The Jacobsville neighborhood of Evansville, Indiana has transformed its Main Street corridor by investing in its active public realm. It serves as an example of how city leaders, community members, and designers can use a multi-purpose approach to make a significant impact on a neighborhood to catalyze economic and social investment.
Several years after the Jacobsville neighborhood was broadly listed as part of an EPA superfund site in 2004, passionate stakeholders developed a Quality of Life Plan that featured eight big ideas – including a modernized Main Street. The goal was to create a model complete street which would connect residents, businesses, institutions, and services throughout the under-served neighborhood. This would spur investment along the North Main Street commercial corridor.
The project reconstructed the entire sixty-foot right-of-way along one linear mile of North Main Street as well as one-half mile of multi-use path along the northside of Virginia Street. Features of this model were reduced vehicle lane width, permeable paver parking lanes and stormwater retention infrastructure, pedestrian friendly curb-extensions at intersections, fully accessible sidewalks and crosswalks, a two-way buffered cycle track, solar-powered bus shelters, modernized traffic signals with leading pedestrian intervals, and improved signage and landscaping.
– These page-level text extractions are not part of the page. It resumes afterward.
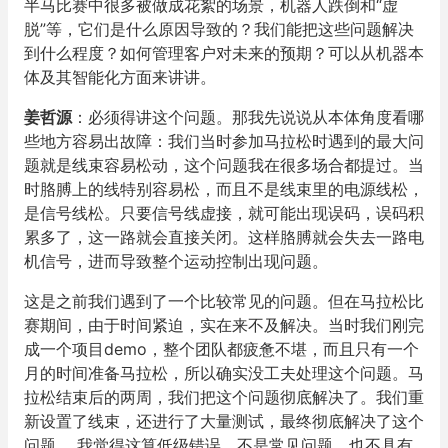
半马比赛中很多被做成花絮的场景，机器人跌倒和“虚
脱”等，
它们是什么原因导致的？我们能把这些问题解决
到什么程度？如何管理客户对未来的预期？可以从机器本
体及其智能化方面来讲讲。
姜哲源
：必须得讲这个问题。那我先说说从本体角度看哪
些地方容易出故障：我们当时参加马拉松时遇到的最大问
题就是线束容易松动，这个问题我在很多场合都提过。当
时胳膊上的线特别容易松，而且不是线束里的电源线松，
是信号线松。只要信号线虚接，就可能出现误码，误码积
累多了，这一路就会直接关闭。这样胳膊就会失去一路电
机信号，进而导致整个运动控制出现问题。
这是之前我们遇到了一个比较常见的问题。但在马拉松比
赛期间，由于时间紧迫，实在来不及解决。当时我们刚完
成一个项目demo，整个团队都疲惫不堪，而且只有一个
月的时间准备马拉松，所以确实没工夫处理这个问题。马
拉松结束后的两周，我们把这个问题彻底解决了。我们重
新设置了线束，还进行了大量测试，最终彻底解决了这个
问题。 我觉得这算低级错误，不是常见问题，也不具有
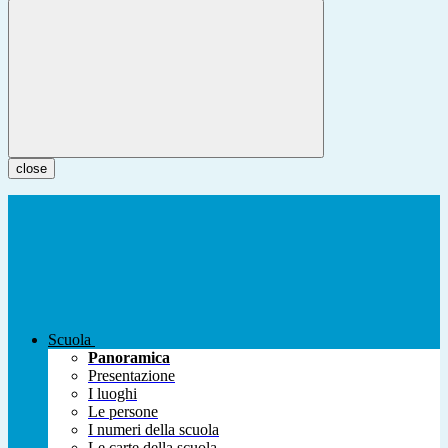
close
Scuola
Panoramica
Presentazione
I luoghi
Le persone
I numeri della scuola
Le carte della scuola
The project provides a safe new transportation option for residents of all ages and ability levels. It also links the historic core of the Jacobsville neighborhood with Downtown Evansville, Garvin Park, Bosse Field, and Deaconess Midtown Hospital.
Two years after its completion, the reinvented North Main Streetscape has brought new vitality to the area, which had not undergone significant upgrades in more than fifty years. Initial estimates predict that the project will result in $11-million in new commercial investments and economic activity during its first seven years of operation.